> **About this task**
Copy word for word, please, the lines of the entries below running from the one containing "a brand new restaurant concept in Montrose." to the one containing "at the restaurants", both ends included.

(Items from a data source)
******
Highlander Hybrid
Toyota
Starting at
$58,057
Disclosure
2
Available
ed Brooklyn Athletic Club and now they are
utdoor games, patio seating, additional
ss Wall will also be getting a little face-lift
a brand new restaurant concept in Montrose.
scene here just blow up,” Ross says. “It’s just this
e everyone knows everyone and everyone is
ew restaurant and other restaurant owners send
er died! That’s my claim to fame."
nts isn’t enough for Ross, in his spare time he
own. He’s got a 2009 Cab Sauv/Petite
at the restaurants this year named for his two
******
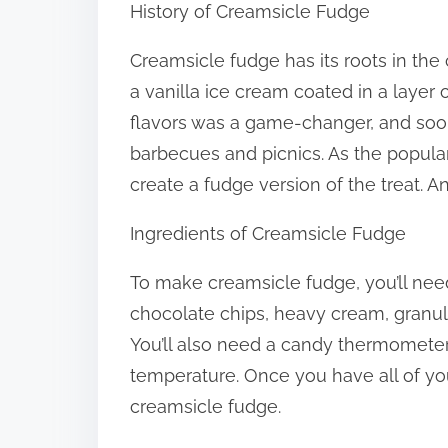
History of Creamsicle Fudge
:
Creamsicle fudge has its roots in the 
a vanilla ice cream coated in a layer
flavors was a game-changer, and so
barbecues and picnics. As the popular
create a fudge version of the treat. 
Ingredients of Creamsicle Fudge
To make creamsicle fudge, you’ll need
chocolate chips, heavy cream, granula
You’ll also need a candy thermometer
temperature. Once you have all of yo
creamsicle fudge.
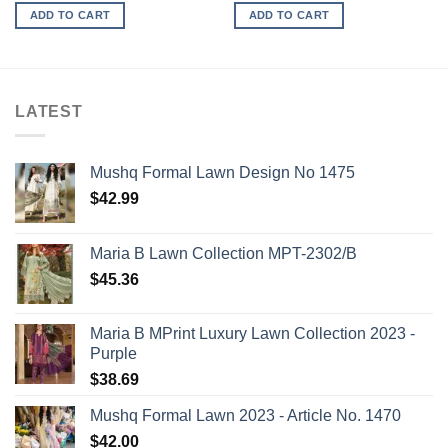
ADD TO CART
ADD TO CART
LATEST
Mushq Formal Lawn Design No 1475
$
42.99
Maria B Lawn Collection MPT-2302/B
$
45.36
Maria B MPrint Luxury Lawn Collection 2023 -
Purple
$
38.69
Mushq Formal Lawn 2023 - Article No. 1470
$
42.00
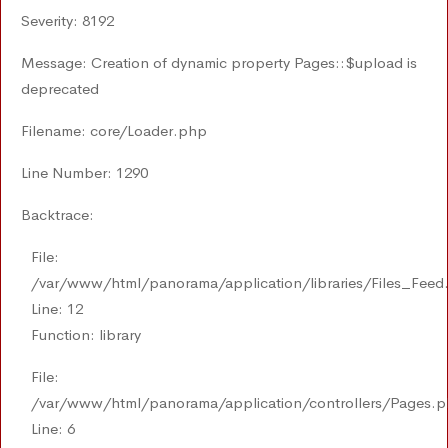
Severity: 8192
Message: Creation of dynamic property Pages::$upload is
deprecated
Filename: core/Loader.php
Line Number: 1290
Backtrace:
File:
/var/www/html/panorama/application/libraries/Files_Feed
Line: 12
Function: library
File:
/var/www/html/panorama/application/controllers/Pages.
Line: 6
******
> **Result for this task**
a brand new restaurant concept in Montrose.
scene here just blow up,” Ross says. “It’s just this
e everyone knows everyone and everyone is
ew restaurant and other restaurant owners send
er died! That’s my claim to fame."
nts isn’t enough for Ross, in his spare time he
own. He’s got a 2009 Cab Sauv/Petite
at the restaurants this year named for his two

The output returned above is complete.